- [SOURCE MATERIAL]:
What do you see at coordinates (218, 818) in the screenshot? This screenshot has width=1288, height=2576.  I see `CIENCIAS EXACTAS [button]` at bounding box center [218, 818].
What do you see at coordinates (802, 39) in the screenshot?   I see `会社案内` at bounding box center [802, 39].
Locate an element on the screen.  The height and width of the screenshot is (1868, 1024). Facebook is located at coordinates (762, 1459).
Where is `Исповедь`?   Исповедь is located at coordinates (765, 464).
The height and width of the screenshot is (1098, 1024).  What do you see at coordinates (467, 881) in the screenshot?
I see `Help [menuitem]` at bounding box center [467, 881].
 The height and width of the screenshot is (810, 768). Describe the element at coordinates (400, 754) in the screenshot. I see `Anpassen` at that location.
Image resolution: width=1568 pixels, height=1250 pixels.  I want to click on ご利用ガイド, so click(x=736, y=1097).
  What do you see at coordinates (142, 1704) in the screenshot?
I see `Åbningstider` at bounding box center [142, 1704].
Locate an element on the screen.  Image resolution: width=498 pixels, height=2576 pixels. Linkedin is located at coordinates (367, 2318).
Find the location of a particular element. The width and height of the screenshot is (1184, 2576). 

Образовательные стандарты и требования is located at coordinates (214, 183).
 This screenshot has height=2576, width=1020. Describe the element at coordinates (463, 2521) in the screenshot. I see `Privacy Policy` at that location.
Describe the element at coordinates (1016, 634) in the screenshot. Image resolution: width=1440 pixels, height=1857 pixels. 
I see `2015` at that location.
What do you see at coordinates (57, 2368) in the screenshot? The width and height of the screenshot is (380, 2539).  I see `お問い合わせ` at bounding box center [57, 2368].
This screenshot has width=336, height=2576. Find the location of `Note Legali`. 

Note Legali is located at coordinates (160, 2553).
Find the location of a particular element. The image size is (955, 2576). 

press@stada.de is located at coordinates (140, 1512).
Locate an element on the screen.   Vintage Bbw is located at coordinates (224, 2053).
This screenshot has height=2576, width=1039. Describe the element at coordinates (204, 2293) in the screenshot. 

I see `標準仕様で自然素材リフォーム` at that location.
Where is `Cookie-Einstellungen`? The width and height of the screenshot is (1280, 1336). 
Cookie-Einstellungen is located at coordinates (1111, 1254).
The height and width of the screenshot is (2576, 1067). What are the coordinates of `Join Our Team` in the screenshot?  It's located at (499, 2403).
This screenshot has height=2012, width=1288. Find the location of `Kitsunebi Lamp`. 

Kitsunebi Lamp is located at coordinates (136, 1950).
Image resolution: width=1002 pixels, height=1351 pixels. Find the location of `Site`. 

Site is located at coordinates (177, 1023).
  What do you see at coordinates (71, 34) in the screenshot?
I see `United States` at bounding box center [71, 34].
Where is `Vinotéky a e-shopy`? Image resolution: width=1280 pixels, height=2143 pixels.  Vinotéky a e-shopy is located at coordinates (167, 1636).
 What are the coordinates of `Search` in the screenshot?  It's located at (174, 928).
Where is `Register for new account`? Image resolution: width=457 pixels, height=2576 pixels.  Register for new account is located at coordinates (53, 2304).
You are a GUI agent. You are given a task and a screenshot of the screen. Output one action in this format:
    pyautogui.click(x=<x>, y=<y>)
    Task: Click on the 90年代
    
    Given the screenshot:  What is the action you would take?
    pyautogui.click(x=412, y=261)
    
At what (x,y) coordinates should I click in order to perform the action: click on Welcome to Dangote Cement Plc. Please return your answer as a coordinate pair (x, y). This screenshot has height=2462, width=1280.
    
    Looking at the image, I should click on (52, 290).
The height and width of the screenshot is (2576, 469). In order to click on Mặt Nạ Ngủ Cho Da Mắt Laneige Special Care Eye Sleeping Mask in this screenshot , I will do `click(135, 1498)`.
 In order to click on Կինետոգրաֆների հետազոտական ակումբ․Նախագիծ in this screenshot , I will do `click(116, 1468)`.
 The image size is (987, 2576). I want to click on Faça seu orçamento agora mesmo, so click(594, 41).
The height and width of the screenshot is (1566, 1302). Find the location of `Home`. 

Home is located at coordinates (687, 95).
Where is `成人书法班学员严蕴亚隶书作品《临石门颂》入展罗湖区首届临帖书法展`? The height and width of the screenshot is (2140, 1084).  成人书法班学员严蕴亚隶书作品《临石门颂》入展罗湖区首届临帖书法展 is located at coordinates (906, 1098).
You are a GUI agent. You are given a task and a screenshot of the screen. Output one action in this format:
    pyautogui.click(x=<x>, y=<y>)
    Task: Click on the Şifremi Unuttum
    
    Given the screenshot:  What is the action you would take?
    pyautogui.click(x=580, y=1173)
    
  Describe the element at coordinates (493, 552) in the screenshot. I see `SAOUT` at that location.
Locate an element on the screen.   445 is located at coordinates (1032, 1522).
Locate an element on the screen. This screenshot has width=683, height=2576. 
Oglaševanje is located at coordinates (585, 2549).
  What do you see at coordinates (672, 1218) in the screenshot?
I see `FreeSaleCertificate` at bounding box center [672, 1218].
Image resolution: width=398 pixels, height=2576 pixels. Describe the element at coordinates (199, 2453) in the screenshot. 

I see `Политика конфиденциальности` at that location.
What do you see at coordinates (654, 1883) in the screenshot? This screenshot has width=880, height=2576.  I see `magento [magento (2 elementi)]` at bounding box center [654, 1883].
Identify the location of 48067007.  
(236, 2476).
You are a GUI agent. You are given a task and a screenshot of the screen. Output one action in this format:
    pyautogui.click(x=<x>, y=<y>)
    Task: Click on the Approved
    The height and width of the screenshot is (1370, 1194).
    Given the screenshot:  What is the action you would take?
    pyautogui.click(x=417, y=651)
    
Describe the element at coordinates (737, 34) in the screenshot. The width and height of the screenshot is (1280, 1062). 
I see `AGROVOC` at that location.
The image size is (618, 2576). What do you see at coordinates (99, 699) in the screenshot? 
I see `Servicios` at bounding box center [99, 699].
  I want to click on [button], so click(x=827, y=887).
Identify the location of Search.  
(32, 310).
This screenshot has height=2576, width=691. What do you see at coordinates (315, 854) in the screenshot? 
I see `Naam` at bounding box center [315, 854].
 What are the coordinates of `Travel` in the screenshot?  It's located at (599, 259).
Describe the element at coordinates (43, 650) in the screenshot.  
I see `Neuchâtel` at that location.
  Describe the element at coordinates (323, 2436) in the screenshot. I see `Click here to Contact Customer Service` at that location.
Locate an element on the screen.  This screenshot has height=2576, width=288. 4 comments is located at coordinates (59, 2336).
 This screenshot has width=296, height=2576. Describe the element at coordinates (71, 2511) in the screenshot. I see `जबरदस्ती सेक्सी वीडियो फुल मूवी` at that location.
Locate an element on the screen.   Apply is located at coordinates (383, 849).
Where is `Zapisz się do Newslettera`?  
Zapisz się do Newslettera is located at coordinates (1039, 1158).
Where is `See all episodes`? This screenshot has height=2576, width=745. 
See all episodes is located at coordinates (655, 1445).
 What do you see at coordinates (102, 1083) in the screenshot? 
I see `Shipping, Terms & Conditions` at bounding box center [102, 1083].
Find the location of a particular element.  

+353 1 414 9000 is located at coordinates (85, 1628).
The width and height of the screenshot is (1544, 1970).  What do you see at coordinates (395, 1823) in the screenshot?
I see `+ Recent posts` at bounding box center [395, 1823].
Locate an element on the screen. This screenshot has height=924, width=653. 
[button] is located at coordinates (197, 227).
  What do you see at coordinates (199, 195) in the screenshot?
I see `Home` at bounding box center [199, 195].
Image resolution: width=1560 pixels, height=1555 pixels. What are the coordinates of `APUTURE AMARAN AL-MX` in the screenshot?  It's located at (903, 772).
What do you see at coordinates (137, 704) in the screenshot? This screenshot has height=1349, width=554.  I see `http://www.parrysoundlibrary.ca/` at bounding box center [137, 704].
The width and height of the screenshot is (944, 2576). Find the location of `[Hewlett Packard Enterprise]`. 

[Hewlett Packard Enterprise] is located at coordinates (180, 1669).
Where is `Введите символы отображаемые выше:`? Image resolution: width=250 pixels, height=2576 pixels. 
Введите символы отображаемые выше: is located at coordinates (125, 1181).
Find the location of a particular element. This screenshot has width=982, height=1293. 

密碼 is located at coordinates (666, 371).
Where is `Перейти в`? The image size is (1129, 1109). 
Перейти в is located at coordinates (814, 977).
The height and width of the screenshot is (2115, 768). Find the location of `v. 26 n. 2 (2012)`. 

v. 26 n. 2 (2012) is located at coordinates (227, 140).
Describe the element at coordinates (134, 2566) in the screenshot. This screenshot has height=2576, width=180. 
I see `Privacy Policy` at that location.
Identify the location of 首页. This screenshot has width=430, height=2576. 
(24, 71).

- [AIM OF THE EXERCISE]:
Using the entries above, give again exactly the lines from the line holding "Task: Click on the 90年代" through the line holding "The height and width of the screenshot is (2576, 469).". Include both end lines and nothing else.

- [REPLY]:
    Task: Click on the 90年代
    
    Given the screenshot:  What is the action you would take?
    pyautogui.click(x=412, y=261)
    
At what (x,y) coordinates should I click in order to perform the action: click on Welcome to Dangote Cement Plc. Please return your answer as a coordinate pair (x, y). This screenshot has height=2462, width=1280.
    
    Looking at the image, I should click on (52, 290).
The height and width of the screenshot is (2576, 469). In order to click on Mặt Nạ Ngủ Cho Da Mắt Laneige Special Care Eye Sleeping Mask in this screenshot , I will do `click(135, 1498)`.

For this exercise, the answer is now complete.